Return each line of the entries that holds the string "работы".

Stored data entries

######

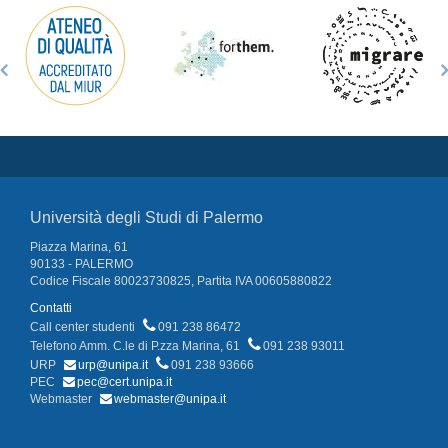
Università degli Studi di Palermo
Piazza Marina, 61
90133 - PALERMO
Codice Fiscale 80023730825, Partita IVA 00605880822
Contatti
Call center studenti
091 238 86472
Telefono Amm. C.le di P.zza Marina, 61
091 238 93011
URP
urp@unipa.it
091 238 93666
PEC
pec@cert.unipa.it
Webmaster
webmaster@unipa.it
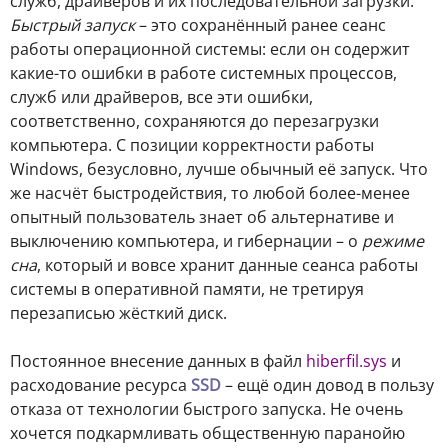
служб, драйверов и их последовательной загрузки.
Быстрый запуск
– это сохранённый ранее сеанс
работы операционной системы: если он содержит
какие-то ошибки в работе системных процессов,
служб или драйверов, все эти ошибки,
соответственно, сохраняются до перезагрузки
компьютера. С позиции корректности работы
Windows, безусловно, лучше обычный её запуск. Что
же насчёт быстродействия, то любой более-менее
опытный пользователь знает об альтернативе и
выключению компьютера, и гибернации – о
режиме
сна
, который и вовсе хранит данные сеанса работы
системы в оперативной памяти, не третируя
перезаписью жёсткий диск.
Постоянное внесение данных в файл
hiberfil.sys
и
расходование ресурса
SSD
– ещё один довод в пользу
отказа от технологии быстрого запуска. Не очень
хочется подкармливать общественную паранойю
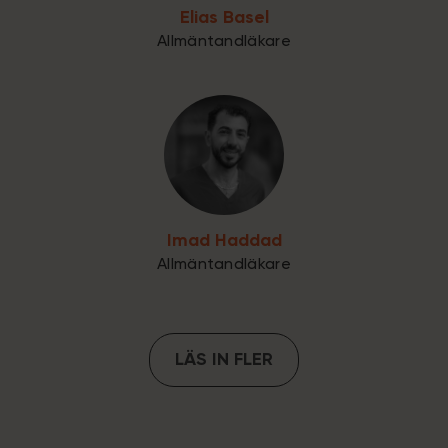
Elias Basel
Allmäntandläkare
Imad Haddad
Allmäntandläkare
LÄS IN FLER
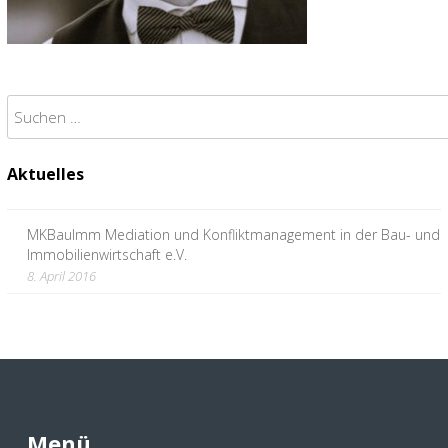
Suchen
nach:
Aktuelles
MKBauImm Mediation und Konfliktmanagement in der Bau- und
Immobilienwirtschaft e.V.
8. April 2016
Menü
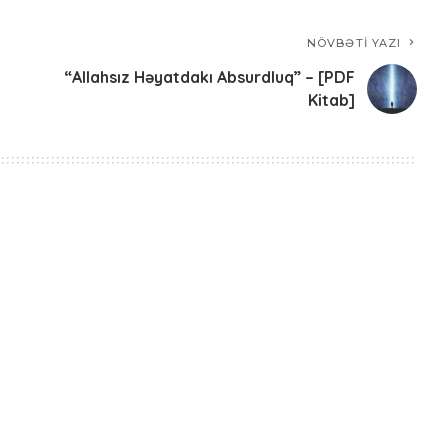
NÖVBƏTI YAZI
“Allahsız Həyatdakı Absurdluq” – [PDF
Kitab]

######

ANSWER FOR THIS EXERCISE
работы операционной системы: если он содержит
компьютера. С позиции корректности работы
, который и вовсе хранит данные сеанса работы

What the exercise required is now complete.